» Assignment:
Repeat all of the records word for word, but skip any picture.

» Records supplied:
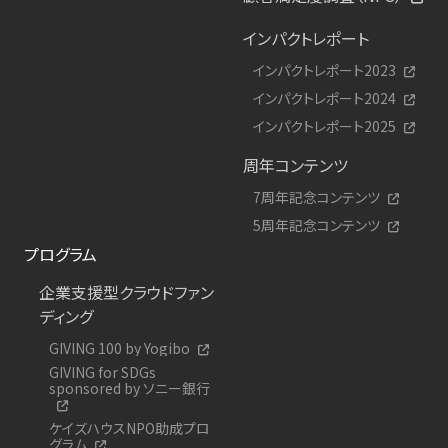
インパクトレポート
インパクトレポート2023
インパクトレポート2024
インパクトレポート2025
周年コンテンツ
7周年記念コンテンツ
5周年記念コンテンツ
プログラム
企業支援型クラウドファン
ディング
GIVING 100 by Yogibo
GIVING for SDGs
sponsored by ソニー銀行
ケイズハウスNPO助成プロ
グラム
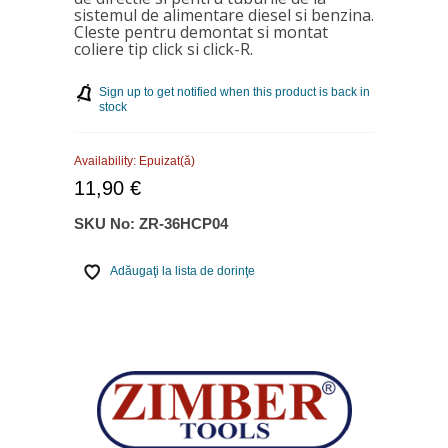
sistemul de alimentare diesel si benzina.
Cleste pentru demontat si montat
coliere tip click si click-R.
Sign up to get notified when this product is back in
stock
Availability:
Epuizat(ă)
11,90 €
SKU No:
ZR-36HCP04
Adăugaţi la lista de dorinţe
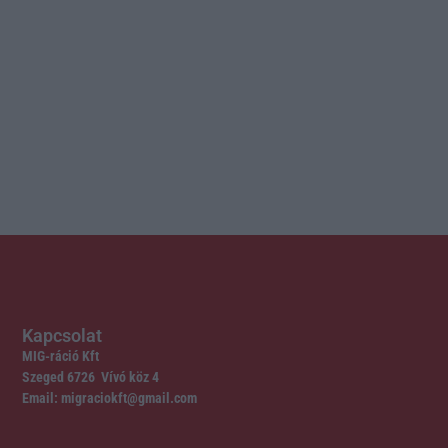
Kapcsolat
MIG-ráció Kft
Szeged 6726 Vívó köz 4
Email: migraciokft@gmail.com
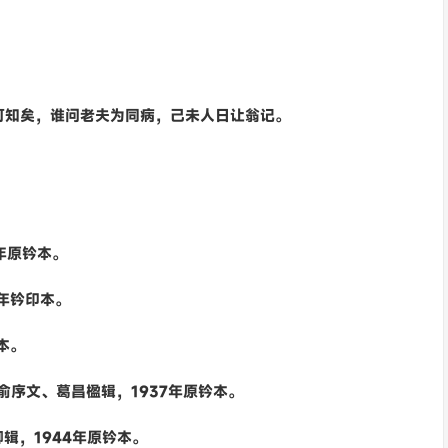
可知矣，谁问老夫为同病，己未人日让翁记。
6年原钤本。
5年钤印本。
本。
俞序文、葛昌楹辑，1937年原钤本。
辑，1944年原钤本。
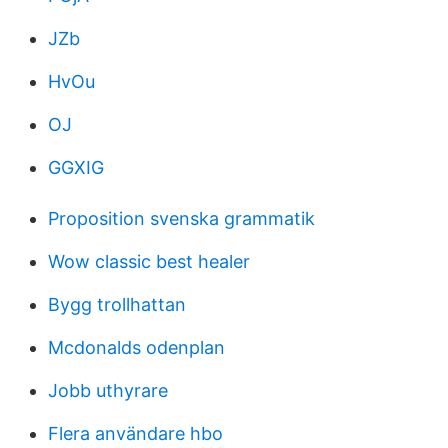
JZb
HvOu
OJ
GGXIG
Proposition svenska grammatik
Wow classic best healer
Bygg trollhattan
Mcdonalds odenplan
Jobb uthyrare
Flera användare hbo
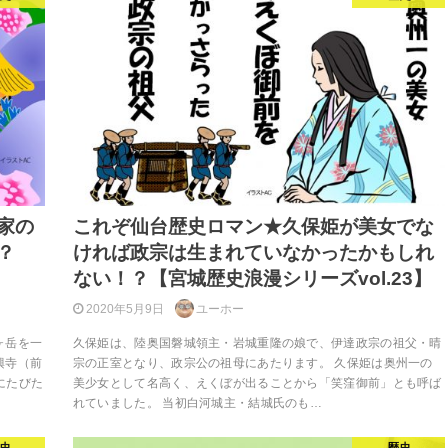
家の
これぞ仙台歴史ロマン★久保姫が美女でな
？
ければ政宗は生まれていなかったかもしれ
ない！？【宮城歴史浪漫シリーズvol.23】
2020年5月9日
ユーホー
ヶ岳を一
久保姫は、陸奥国磐城領主・岩城重隆の娘で、伊達政宗の祖父・晴
興寺（前
宗の正室となり、政宗公の祖母にあたります。 久保姫は奥州一の
にたびた
美少女として名高く、えくぼが出ることから「笑窪御前」とも呼ば
れていました。 当初白河城主・結城氏のも…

» Reply to the task:
インパクトレポート
インパクトレポート2023
インパクトレポート2024
インパクトレポート2025
周年コンテンツ
7周年記念コンテンツ
5周年記念コンテンツ
プログラム
企業支援型クラウドファン
ディング
GIVING 100 by Yogibo
GIVING for SDGs
sponsored by ソニー銀行
ケイズハウスNPO助成プロ
グラム
sistemul de alimentare diesel si benzina.
Cleste pentru demontat si montat
coliere tip click si click-R.
Sign up to get notified when this product is back in
stock
Availability:
Epuizat(ă)
11,90 €
SKU No:
ZR-36HCP04
Adăugaţi la lista de dorinţe
Kapcsolat
MIG-ráció Kft
Szeged 6726 Vívó köz 4
Email: migraciokft@gmail.com
可知矣，谁问老夫为同病，己未人日让翁记。
6年原钤本。
5年钤印本。
本。
俞序文、葛昌楹辑，1937年原钤本。
辑，1944年原钤本。
JZb
HvOu
OJ
GGXIG
Proposition svenska grammatik
Wow classic best healer
Bygg trollhattan
Mcdonalds odenplan
Jobb uthyrare
Flera användare hbo
家の
これぞ仙台歴史ロマン★久保姫が美女でな
？
ければ政宗は生まれていなかったかもしれ
ない！？【宮城歴史浪漫シリーズvol.23】
2020年5月9日
ユーホー
ヶ岳を一
久保姫は、陸奥国磐城領主・岩城重隆の娘で、伊達政宗の祖父・晴
興寺（前
宗の正室となり、政宗公の祖母にあたります。 久保姫は奥州一の
にたびた
美少女として名高く、えくぼが出ることから「笑窪御前」とも呼ば
れていました。 当初白河城主・結城氏のも…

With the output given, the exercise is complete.